Laetitia Sadier Laetitia SadierThe Trip
Until we hear “Not Music”, Stereolab’s new LP that will come out in the middle of November, we won’t know to what extent “The Trip” is a conservative or an audacious movement from Laetitia Sadier. Essentially, this solo album outside of the band’s discipline—and which therefore seeks a space of freedom to develop ideas that wouldn’t have all of the space that they require if they were subject to the entire group’s vote—doesn’t sound very different from what Stereolab has been doing lately, so it’s logical to wonder whether Laetitia really needed to work on her own for awhile. What she did with Monade had its logic –although it was material inferior to that of Stereolab– but here we find ourselves before a stage that doesn’t surprise at all. “The Trip” is like a Stereolab album in which the kraut influence has been toned down and that of French pop has been heightened. It’s not only that you recognise the band because the voice is the same, but because the type of songs and instrumentation is very similar. “The Trip” is more acoustic, and the other is more synthesised, but there is definitely no change in the paradigm.
Therefore, Laetitia Sadier’s need should be understood in the sense that a phase of fruitful creativity requires ways of liberating the material that she has been writing. There are nine songs here –plus three interludes– that could have been material for “Not Music” or any future Stereolab album, but which for whatever reason don’t fit in. It might be that Sadier considers them to be so personal that the only way to give them sentimental coherence is to put them out under her own name. This is a possibility, because the idea that they are discards, let me repeat, is clearly out. This is good material; these are inspired songs that remind us continually that Sadier is a majestic composer of pop capsules, that she has the gift of song beyond the good idea of wrapping them up in retro packaging. The start-off with “One Million Year Trip” –articulated around a motorik rhythm from the Neu! school throws us off at first: if it had a little more noise and distortion, it could have even been an homage to the classic “Emperor Tomato Ketchup”– but after that, the album bases itself on the premise of maximum purity. The guidelines of the rest of the album are set out in the following song, “Fluid Sand”: it is acoustic, with organic percussion, slide guitars, keyboards that basically add colour, but which don’t interfere in the final result. Although at the end of this song the rhythmic pattern accelerates, the entire album has a restful, vacation-like tempo, it is lazy, and at times it aspires to be a nod to Brazilian tropicalia ( “Natural Child”), sung in English and French, or a return to one of the periods that most occupy the Stereolab faction - the 60’s space age, experiments with stereo, and cocktail music.

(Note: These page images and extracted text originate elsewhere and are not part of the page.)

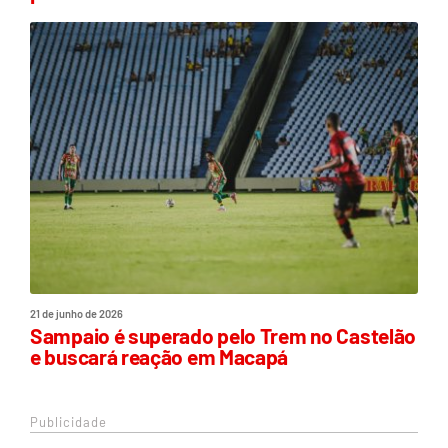
21 de junho de 2026
Sampaio é superado pelo Trem no Castelão
e buscará reação em Macapá
Publicidade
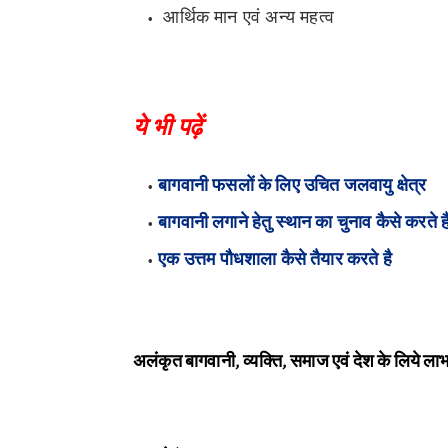
आर्थिक मान एवं अन्य महत्व
ये भी पढ़ें
बागवानी फसलों के लिए उचित जलवायु क्षेत्र
बागवानी लगाने हेतु स्थान का चुनाव कैसे करते ह
एक उत्तम पौधशाला कैसे तैयार करते है
अलंकृत
बागवानी
, व्यक्ति, समाज एवं देश के लिये लाभ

Once again, there is nothing surprising. “The Trip” is entirely comprehensible within the Stereolab setting, and it doesn’t disturb any work dynamic. What should be a surprise is “Not Music”, for the reason we mentioned before: what is changing so much that it has led Laetitia Sadier to take a few personal weeks off to slow-cook this easy-listening curiosity? But I think I know the answer, since there is no mystery at the bottom of this issue. It’s a diversion, a rest, a candy, and it shouldn’t be given any greater importance than it has. Once you have accepted that, the songs feel like a gentle breeze on your face, a feeling which departs as quickly as it has come, without bothering you, leaving behind a pleasant feeling.